February 4, 1783 Britain proclaims formal end to hostilities with the U.S.
After the thirteen American colonies declared their Independence there was the small matter of the British to consider. Today, given the sheer size and population of the United States it is hard to imagine how they could possibly lose.
230 years ago, it was not a foregone conclusion. The colonies had just transformed themselves into states. They had no infrastructure for raising and supplying and army. Relatively few colonists were interested in volunteering. They had previously depended on Britain for such manufactures. Inflation was rampant and local merchants would not sell to the revolutionaries who had only paper money from new-born states whereas the British paid with gold and silver.

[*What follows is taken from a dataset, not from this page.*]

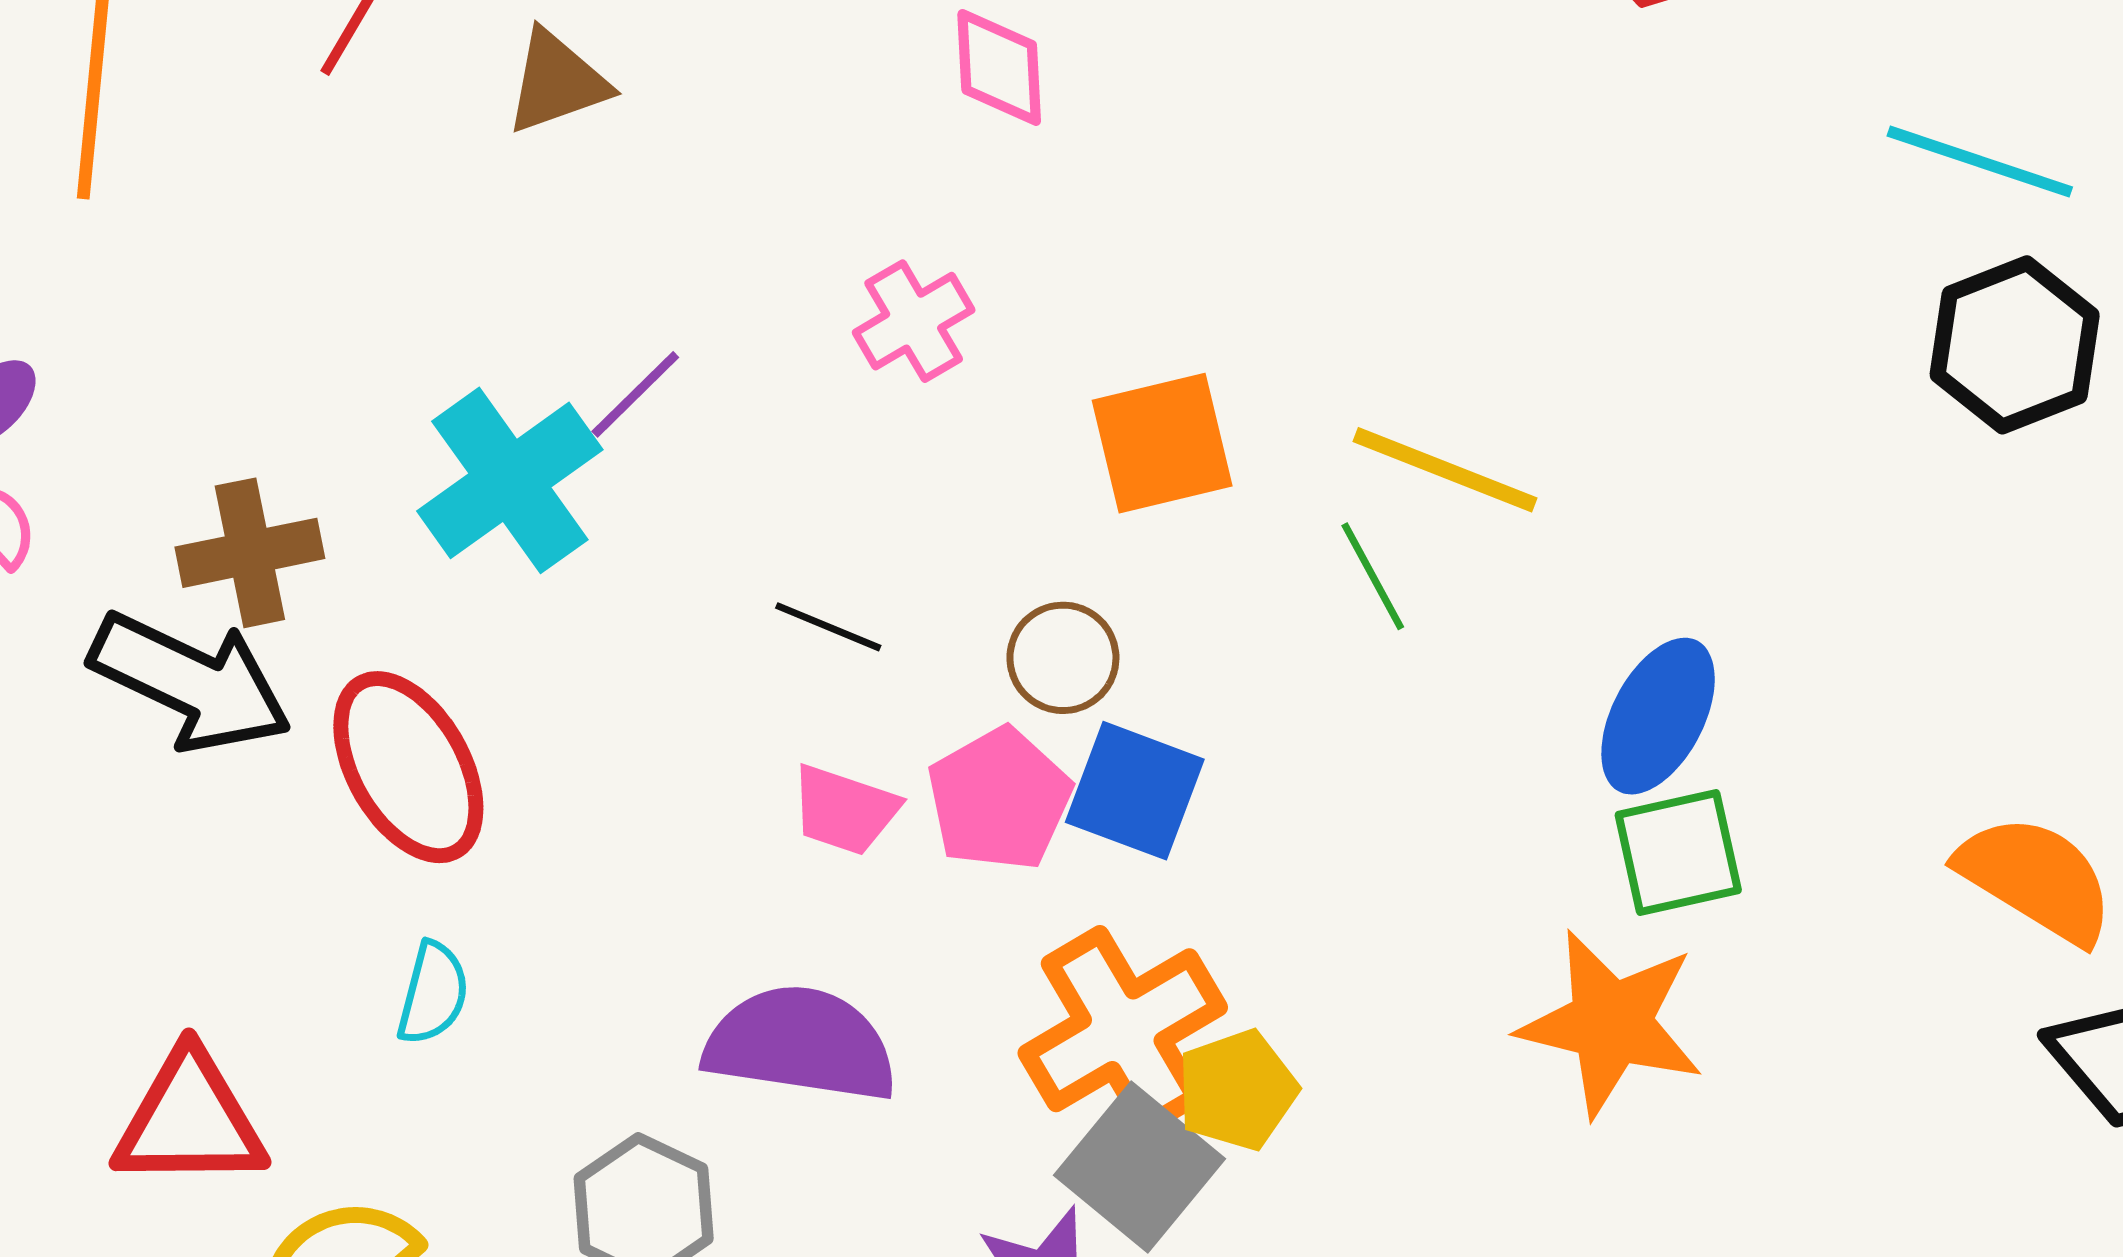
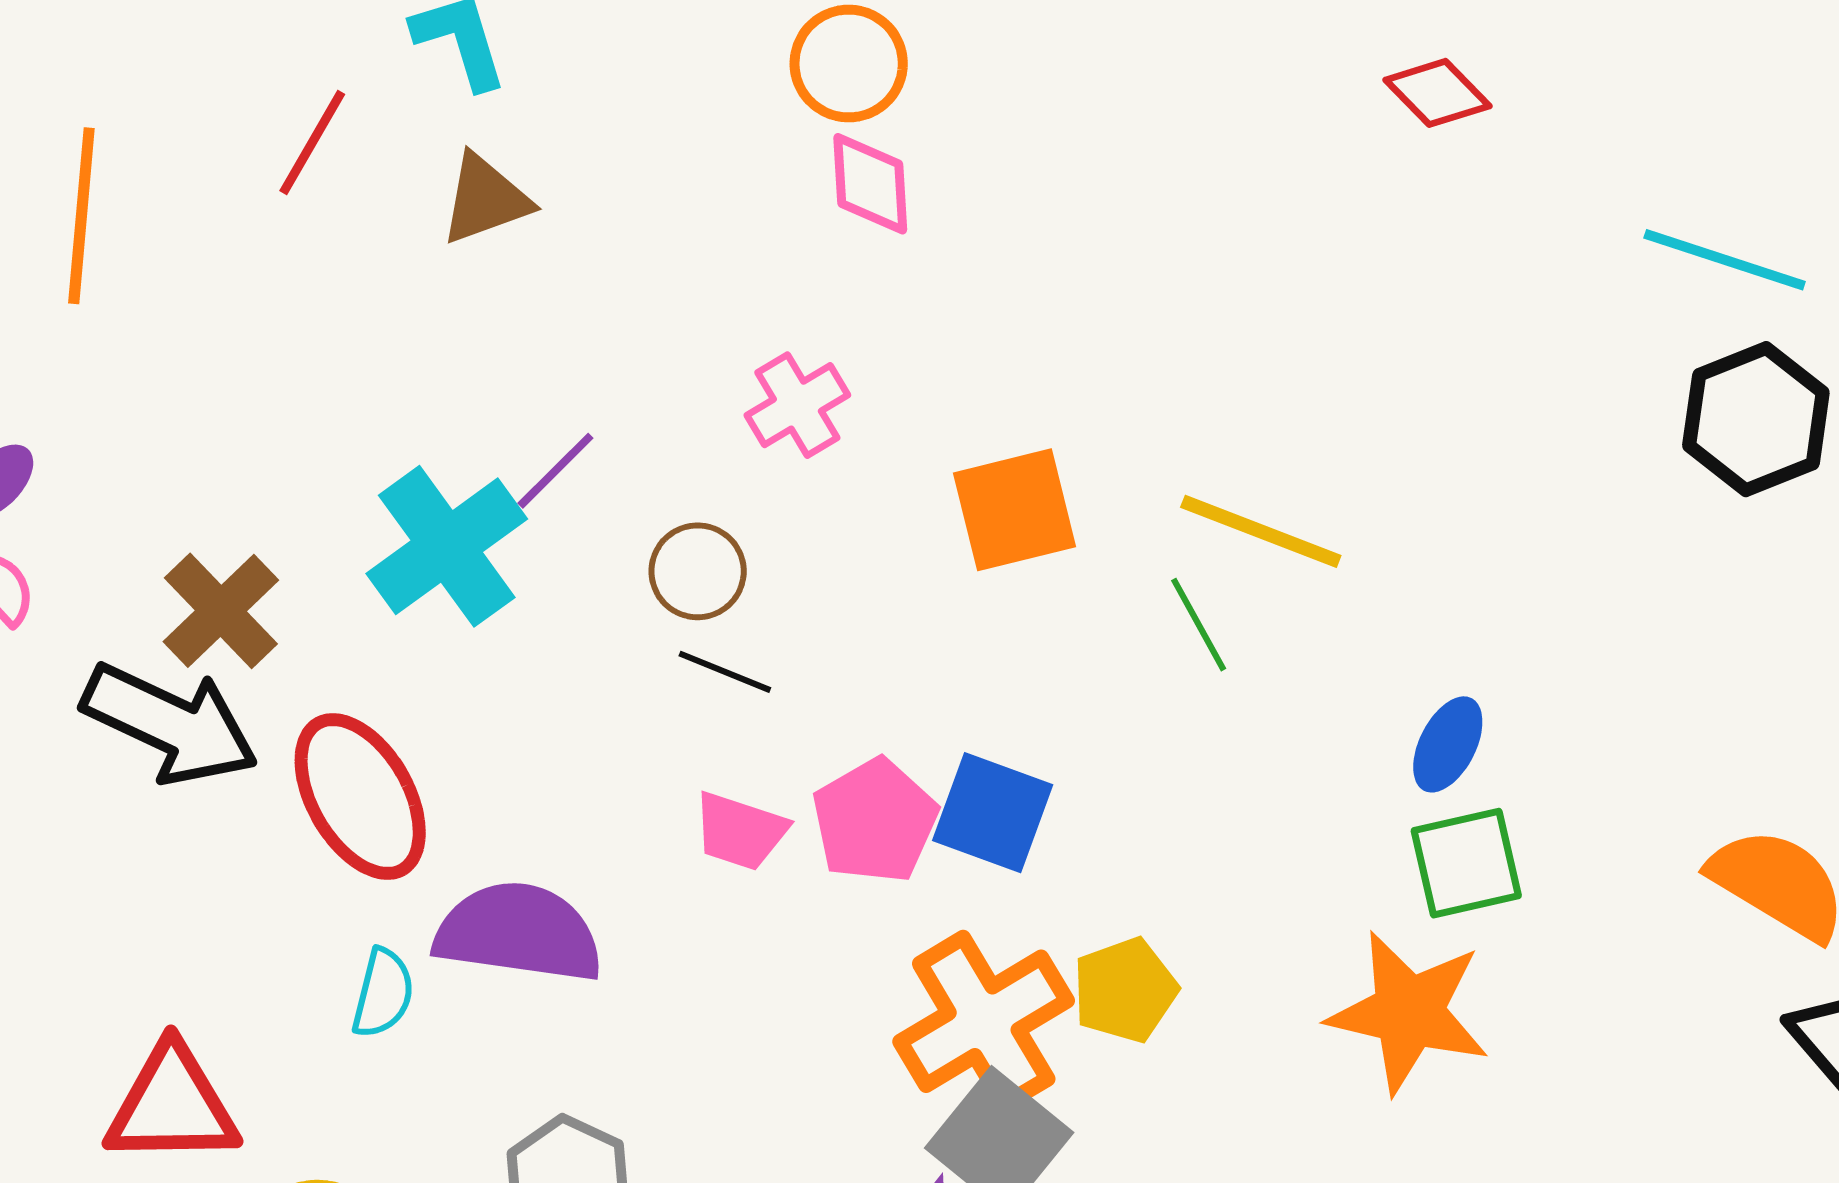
brown cross: (250, 553) -> (221, 611), turned -32
brown circle: (1063, 658) -> (698, 571), moved
blue ellipse: (1658, 716) -> (1448, 744), size x0.7
purple semicircle: (801, 1044) -> (519, 932), moved
yellow pentagon: (1237, 1090) -> (1125, 990), moved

On the other hand, the British were the largest navy a well-equipped army and access to the greatest Empire the world had yet known, including Canada. The Americans only had support from French.
Yet from 1775 George Washington and the revolutionaries remained resilient. In 1781, with the help of the French commander Count Jean Baptiste de Rochambeau, they defeated Britain’s Cornwallis at Yorktown. This victory sapped Britain’s will to continue the war and proved the value of the Americans’ perseverance. On this date, the British would declare a formal end to hostility as they negotiated a formal peace with the Americans, Spain and France.
On this day, George Washington proved the virtue of resilience in pursuing and achieving even the most ambitious goals.